BY DAVE PRICE
Daily Post Editor
What happened to the idea of simply asking somebody to do something?
Instead, people in local government have this mindset that they have to pass a law and enforce it with fines.
I’m talking about the plastic drinking straw ban Palo Alto City Council passed that goes into effect on Jan. 1.
Instead of using the Municipal Code to outlaw plastic drinking straws, the city should have taken a more enlightened approach and asked people to stop using them.
Councilwoman Liz Kniss said the ban wasn’t controversial.
So, if everybody agrees that plastic straws are now a bad thing, why do we need a law?
It wouldn’t take much to encourage residents and businesses in our environmentally-conscious community not to use them.
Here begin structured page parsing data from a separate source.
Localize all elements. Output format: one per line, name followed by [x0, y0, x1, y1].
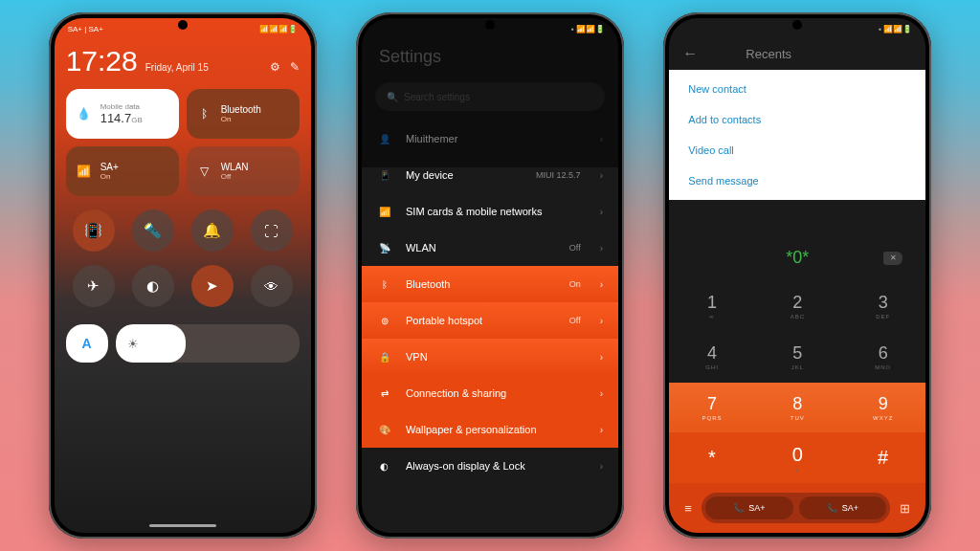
dialpad-key[interactable]: 7PQRS	[669, 383, 754, 433]
edit-icon[interactable]: ✎	[290, 60, 300, 74]
menu-item[interactable]: New contact	[669, 74, 925, 104]
menu-item[interactable]: Send message	[669, 165, 925, 196]
key-number: 7	[707, 394, 717, 414]
call-button-group: 📞SA+ 📞SA+	[702, 493, 890, 523]
settings-item[interactable]: ᛒBluetoothOn›	[362, 266, 618, 302]
key-letters: +	[795, 467, 800, 473]
menu-item[interactable]: Video call	[669, 135, 925, 165]
item-label: Bluetooth	[406, 278, 556, 290]
tile-sa[interactable]: 📶 SA+ On	[66, 146, 179, 196]
key-number: 5	[792, 343, 802, 364]
dialpad-key[interactable]: 4GHI	[669, 332, 754, 383]
statusbar-right: 📶📶📶🔋	[259, 25, 298, 33]
key-letters: GHI	[705, 364, 719, 370]
tile-status: Off	[221, 172, 249, 181]
item-icon: ◐	[377, 458, 392, 474]
item-icon: ᛒ	[377, 276, 392, 292]
dialpad: 1∞2ABC3DEF4GHI5JKL6MNO7PQRS8TUV9WXYZ*0+#	[669, 281, 925, 483]
dialpad-key[interactable]: 5JKL	[755, 332, 840, 383]
chevron-right-icon: ›	[600, 170, 603, 181]
dialpad-key[interactable]: #	[840, 432, 925, 483]
settings-item[interactable]: 🔒VPN›	[362, 339, 618, 375]
tile-status: On	[100, 172, 119, 181]
item-label: Always-on display & Lock	[406, 460, 568, 472]
item-icon: 📱	[377, 167, 392, 183]
bluetooth-icon: ᛒ	[196, 105, 213, 122]
toggle-darkmode[interactable]: ◐	[132, 265, 174, 307]
chevron-right-icon: ›	[600, 352, 603, 363]
toggle-eyecare[interactable]: 👁	[251, 265, 293, 307]
dialpad-key[interactable]: *	[669, 432, 754, 483]
key-letters: ABC	[791, 314, 805, 320]
settings-icon[interactable]: ⚙	[270, 60, 280, 74]
item-icon: 📡	[377, 240, 392, 255]
back-icon[interactable]: ←	[682, 45, 698, 62]
settings-item[interactable]: 🎨Wallpaper & personalization›	[362, 411, 618, 448]
key-number: 4	[707, 343, 717, 364]
tile-mobile-data[interactable]: 💧 Mobile data 114.7GB	[66, 89, 179, 139]
key-letters: MNO	[875, 364, 891, 370]
key-number: 3	[879, 293, 888, 313]
statusbar-icons: ▪ 📶📶🔋	[571, 25, 605, 33]
tile-status: On	[221, 115, 261, 123]
key-letters: WXYZ	[873, 415, 893, 421]
settings-item[interactable]: ⊚Portable hotspotOff›	[362, 302, 618, 339]
phone-icon: 📞	[827, 503, 837, 513]
dialpad-key[interactable]: 3DEF	[840, 281, 925, 332]
item-icon: ⊚	[377, 313, 392, 328]
settings-item[interactable]: 📶SIM cards & mobile networks›	[362, 193, 618, 230]
backspace-icon[interactable]: ✕	[883, 252, 902, 265]
clock-time: 17:28	[66, 45, 138, 77]
item-label: SIM cards & mobile networks	[406, 206, 568, 217]
menu-icon[interactable]: ≡	[684, 501, 692, 516]
menu-item[interactable]: Add to contacts	[669, 104, 925, 135]
auto-brightness-toggle[interactable]: A	[66, 324, 108, 363]
tile-label: SA+	[100, 162, 119, 172]
settings-item[interactable]: ◐Always-on display & Lock›	[362, 448, 618, 484]
settings-item[interactable]: 📡WLANOff›	[362, 230, 618, 266]
dialpad-icon[interactable]: ⊞	[900, 501, 910, 516]
toggle-vibrate[interactable]: 📳	[73, 209, 115, 252]
tile-wlan[interactable]: ▽ WLAN Off	[187, 146, 300, 196]
dialpad-key[interactable]: 9WXYZ	[840, 383, 925, 433]
camera-notch	[178, 20, 188, 30]
phone-dialer: ▪ 📶📶🔋 ← Recents New contactAdd to contac…	[663, 12, 931, 539]
toggle-flashlight[interactable]: 🔦	[132, 209, 174, 252]
chevron-right-icon: ›	[600, 388, 603, 399]
key-number: 2	[792, 293, 802, 313]
dial-display: *0* ✕	[669, 234, 925, 281]
call-sim1-button[interactable]: 📞SA+	[705, 496, 793, 519]
dialpad-key[interactable]: 6MNO	[840, 332, 925, 383]
dialed-number: *0*	[786, 248, 809, 268]
toggle-dnd[interactable]: 🔔	[191, 209, 234, 252]
tile-bluetooth[interactable]: ᛒ Bluetooth On	[187, 89, 300, 139]
tile-label: WLAN	[221, 162, 249, 172]
dialpad-key[interactable]: 2ABC	[755, 281, 840, 332]
chevron-right-icon: ›	[600, 316, 603, 326]
settings-item[interactable]: ⇄Connection & sharing›	[362, 375, 618, 411]
call-sim2-button[interactable]: 📞SA+	[799, 496, 887, 519]
item-label: Portable hotspot	[406, 315, 556, 326]
chevron-right-icon: ›	[600, 425, 603, 435]
camera-notch	[792, 20, 802, 30]
dim-overlay	[362, 18, 618, 167]
toggle-screenshot[interactable]: ⛶	[251, 209, 293, 252]
key-letters: ∞	[709, 314, 714, 320]
key-number: #	[878, 447, 888, 469]
key-number: 0	[792, 444, 803, 466]
home-indicator[interactable]	[149, 524, 216, 527]
key-letters: JKL	[791, 364, 804, 370]
key-number: 1	[707, 293, 717, 313]
item-label: My device	[406, 169, 523, 181]
tile-label: Mobile data	[100, 102, 143, 111]
toggle-location[interactable]: ➤	[191, 265, 234, 307]
phone-settings: ▪ 📶📶🔋 Settings 🔍 Search settings 👤Miuith…	[356, 12, 624, 539]
dialpad-key[interactable]: 0+	[755, 432, 840, 483]
key-letters: DEF	[876, 314, 890, 320]
chevron-right-icon: ›	[600, 207, 603, 217]
toggle-airplane[interactable]: ✈	[73, 265, 115, 307]
dialpad-key[interactable]: 8TUV	[755, 383, 840, 433]
chevron-right-icon: ›	[600, 243, 603, 253]
dialpad-key[interactable]: 1∞	[669, 281, 754, 332]
brightness-slider[interactable]: ☀	[116, 324, 300, 363]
Instead of a law, launch a citywide awareness campaign, and recruit those Girl Scouts who made such a good presentation at the council meeting to lead the charge. I’m sure if the ban were voluntary, environmental justice types would shame businesses who accommodate customers with plastic straws. Virtue signaling is a major pastime in Palo Alto.
Palo Alto’s plastic straw ban seems so unnecessary considering that the state passed a law last year forbidding sit-down restaurants from giving them to customers unless they ask for them.
It’s not quite true that the ban is without controversy.
Officials at Stanford Hospital and Packard Children’s Hospital say the ban puts them in a difficult place because patients often need plastic straws to consume beverages. They’ve tried the paper straws, but they don’t hold up. And metal straws conduct heat and can burn lips if a beverage is hot.
San Francisco and Seattle, among the first two cities to ban plastic drinking straws, included exceptions for the disabled. Palo Alto didn’t.
That creates a problem for a restaurant that is asked to provide a plastic drinking straw for a disabled customer. Restaurants these days are very aware of the rights of the disabled given all of the ADA lawsuits being filed against businesses. If a restaurateur decides to provide a straw, he risks a $250 fine. But if he refuses, he might get slapped with a lawsuit by a frequent ADA plaintiff.
The ordinance passed by council should have included a disability exemption. Then again, if the ban were voluntary, people could exercise common sense about when and where to use plastic straws. But I guess the City Council doesn’t trust the people to do the right thing.